A team of researchers from the University of Maryland has received a best paper award for their work to make visual question answering (VQA) systems more effective for people with visual impairments.
“What’s Different between Visual Question Answering for Machine ‘Understanding’ Versus for Accessibility?” aims to improve VQA systems by nudging them toward a more human-centric model where the goal is to answer questions that are likely to be useful to potential blind and visually impaired users, as opposed to questions written to test how well a machine “understands” images.

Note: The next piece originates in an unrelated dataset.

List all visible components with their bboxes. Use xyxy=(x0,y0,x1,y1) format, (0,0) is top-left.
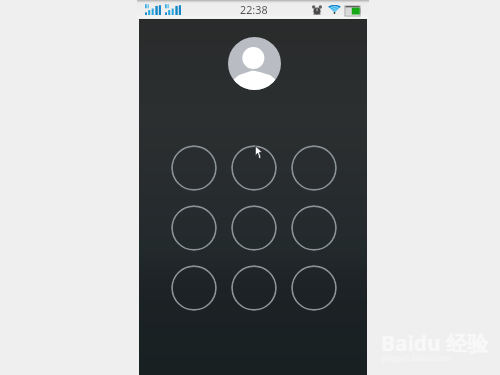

The paper was authored by Yang (Trista) Cao, a fifth-year computer science doctoral student; Kyle Seelman, a third-year computer science doctoral student; Kyungjun Lee, a seventh-year computer science doctoral student; and Hal Daumé III, a professor of computer science with appointments in the University of Maryland Institute for Advanced Computer Studies and the Language Science Center.
Cao and Seelman are members of the Computational Linguistics and Information Processing (CLIP) Laboratory while Lee is a member of the Human-Computer Interaction Lab (HCIL). Daumé is active in both CLIP and HCIL.
Their paper will be recognized at the 2nd Conference of the Asia-Pacific Chapter of the Association for Computational Linguistics and the 12th International Joint Conference on Natural Language Processing (AACL- IJCNLP), which will be held online from November 20–23.
In VQA, a machine must answer a question based on an associated image, such as presenting it with a picture of a man playing basketball and asking which sport is being depicted.
This is easy for sighted humans to do, but more challenging for a computer because it requires the integration of both computer vision and natural language processing algorithms. To solve this task, a robust machine learning model requires a more general understanding of images—that is, the system must be able to answer completely different questions about an image and address various sections of it.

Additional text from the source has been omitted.